Who Holds Your Money?
Different organizations play different roles in your financial life. Understanding who does what — and who does not — will help you make better decisions across banking, investing, and borrowing.
For-profit companies that hold deposits, issue loans, and provide financial services.
What They Offer
- Checking accounts
- Savings accounts
- Loans and mortgages
- Credit cards
- ATM access
What They Do Not Do
- Investment advice
- Retirement account management
- Insurance (usually)
Why you might use them: Day-to-day money management, safe place to store cash, easy access to funds.

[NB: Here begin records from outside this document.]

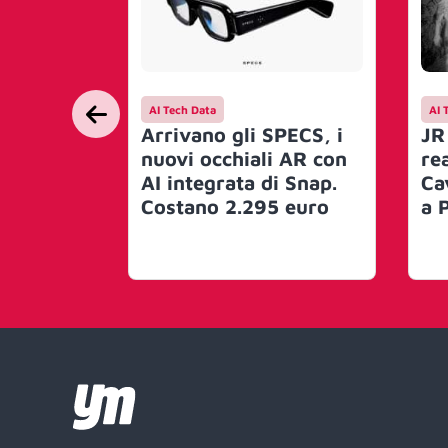
AI Tech Data
AI 
Arrivano gli SPECS, i
JR
nuovi occhiali AR con
re
AI integrata di Snap.
Ca
Costano 2.295 euro
a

Member-owned, not-for-profit financial cooperatives that often offer better rates.
What They Offer
- Checking accounts
- Savings accounts
- Loans (often lower rates)
- Credit cards
- Financial education
What They Do Not Do
- As many branches/ATMs
- Advanced investment products
- Business banking (some)
Why you might use them: Better interest rates, lower fees, community focus, personal service.
Companies that let you buy and sell investments like stocks, bonds, and funds.
What They Offer
- Investment accounts
- Retirement accounts (IRA)
- Stock/bond trading
- Research tools
- Some offer banking
What They Do Not Do
- Traditional loans
- Physical branch services (usually)
- FDIC insurance on investments
Why you might use them: Growing wealth over time, retirement investing, building a portfolio.
Your workplace often provides access to retirement accounts and benefits.
What They Offer
- 401(k) or 403(b) plans
- Employer matching
- HSA accounts
- Payroll services
- Financial wellness programs
What They Do Not Do
- Personal banking
- Investment advice (usually)
- Accounts after you leave
Why you might use them: Free money through matching, tax advantages, automatic contributions.
Federal and state governments offer certain financial products and protections.
What They Offer
- Savings bonds
- Federal student loans
- Social Security
- FDIC insurance
- Financial aid (FAFSA)
What They Do Not Do
- Day-to-day banking
- Investment accounts
- Quick access to funds
Why you might use them: Student loans with protections, guaranteed savings, retirement benefits.
Key Takeaway
Most people use more than one institution at the same time — and that is normal. You might have a checking account at a bank, a Roth IRA at a brokerage firm, and a 401(k) through your employer. The key is understanding what each one does best and using them for their intended purpose.